Disruptive Innovation and Healthcare
Item 2.1 of the Baldrige Criteria asks how you collect and analyze information about four key factors including “early indications of risks or major shifts in technology, health care markets, health care services,” etc. In other words, how do you anticipate the kinds of changes that could transform healthcare and, in the process, radically change how you are providing it?
Clayton M. Christensen, a Harvard Business School professor, called this “disruptive innovation,” which is “an unexpected new offering that, through price or quality improvement, turns a market on its head.” He is quoted in an article in the New York Times earlier this year that introduces some of the disruptive innovations that are reshaping healthcare. (“Disruptive Innovation, Applied to Health Care,” Janet Rae-Dupree, NYTimes.com, January 31, 2009)
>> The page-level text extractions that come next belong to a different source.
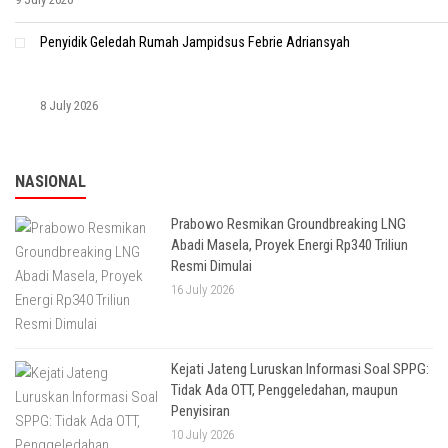
Penyidik Geledah Rumah Jampidsus Febrie Adriansyah
8 July 2026
NASIONAL
Prabowo Resmikan Groundbreaking LNG
Abadi Masela, Proyek Energi Rp340 Triliun
Resmi Dimulai
16 July 2026
Kejati Jateng Luruskan Informasi Soal SPPG:
Tidak Ada OTT, Penggeledahan, maupun
Penyisiran
10 July 2026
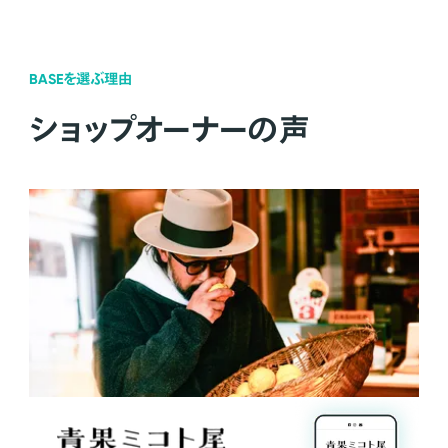
BASEを選ぶ理由
ショップオーナーの声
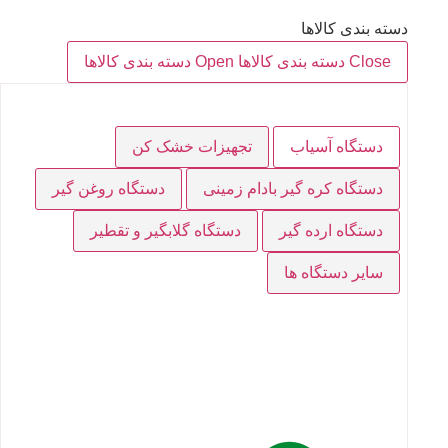
دسته بندی کالاها
Close دسته بندی کالاها
Open دسته بندی کالاها
دستگاه آسیاب
تجهیزات خشک کن
دستگاه کره گیر بادام زمینی
دستگاه روغن گیر
دستگاه ارده گیر
دستگاه گلابگیر و تقطیر
سایر دستگاه ها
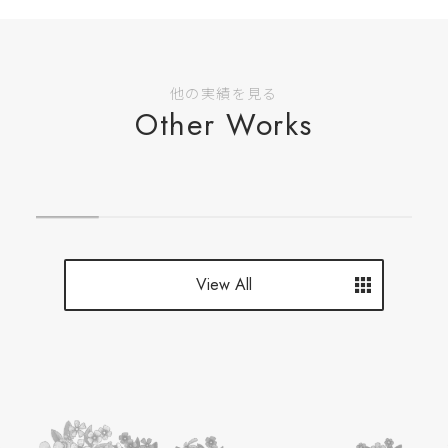
他の実績を見る
Other Works
View All
View All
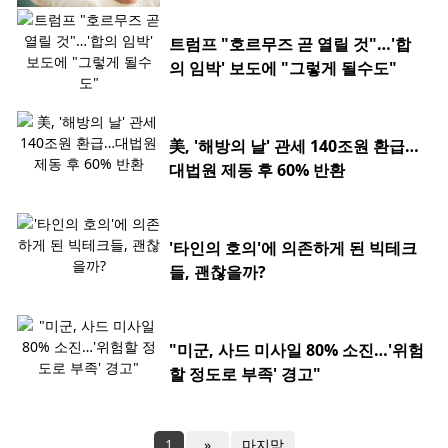
트럼프 "호르무즈 곧 열릴 것"…'합
의 임박' 보도에 "그렇게 될수도"
美, '해방의 날' 관세 140조원 환급…
대법원 제동 후 60% 반환
'타인의 호의'에 의존하게 된 빅테크
들, 괜찮을까?
"미군, 사드 미사일 80% 소진…'위험
할 정도로 부족' 경고"
1
»
마지막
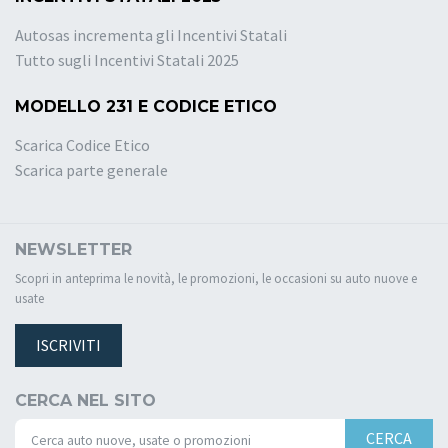
Autosas incrementa gli Incentivi Statali
Tutto sugli Incentivi Statali 2025
MODELLO 231 E CODICE ETICO
Scarica Codice Etico
Scarica parte generale
NEWSLETTER
Scopri in anteprima le novità, le promozioni, le occasioni su auto nuove e
usate
ISCRIVITI
CERCA NEL SITO
CERCA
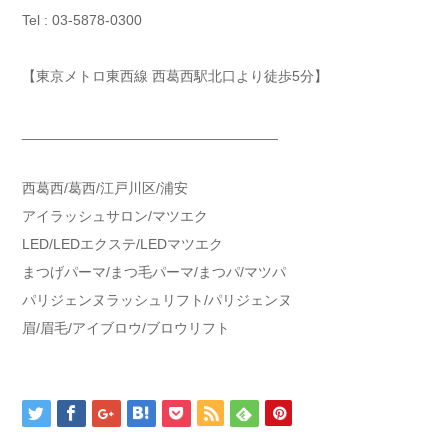
Tel : 03-5878-0300
【東京メトロ東西線 西葛西駅北口より徒歩5分】
________________________________
西葛西/葛西/江戸川区/浦安
アイラッシュサロン/マツエク
LED/LEDエクステ/LEDマツエク
まつげパーマ/まつ毛パーマ/まつパ/マツパ
パリジェンヌラッシュリフト/パリジェンヌ
眉/眉毛/アイブロウ/ブロウリフト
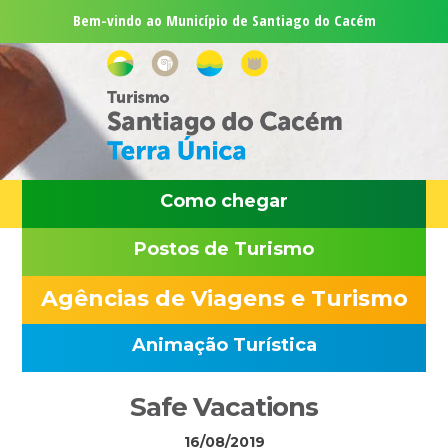
Saltar
Skip
Saltar
Saltar
Bem-vindo ao Município de Santiago do Cacém
para
to
para
para
o
main
a
o
menu
content
barra
rodapé
principal
lateral
principal
Como chegar
Postos de Turismo
Agências de Viagens e Turismo
Animação Turística
Sidebar
Safe Vacations
primária
16/08/2019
One such innovation is fixed-fee integrated systems offered by such providers as Mayo Clinic and Kaiser Permanente. Customers make monthly payments to these providers in exchange for “cradle-to-grave health care.” Kaiser’s integrated system cost 22% less than competing systems in 2007, in part because it promotes health and discourages overtreating.
The spiraling healthcare costs that have helped inspire healthcare reform will lead to other disruptive innovations. The question is: Do you have processes in place to recognize these innovations early and prepare for or adopt them? Because if you don’t, the ground will shift and your organization will be scrambling to recover rather than leading healthcare into a new era.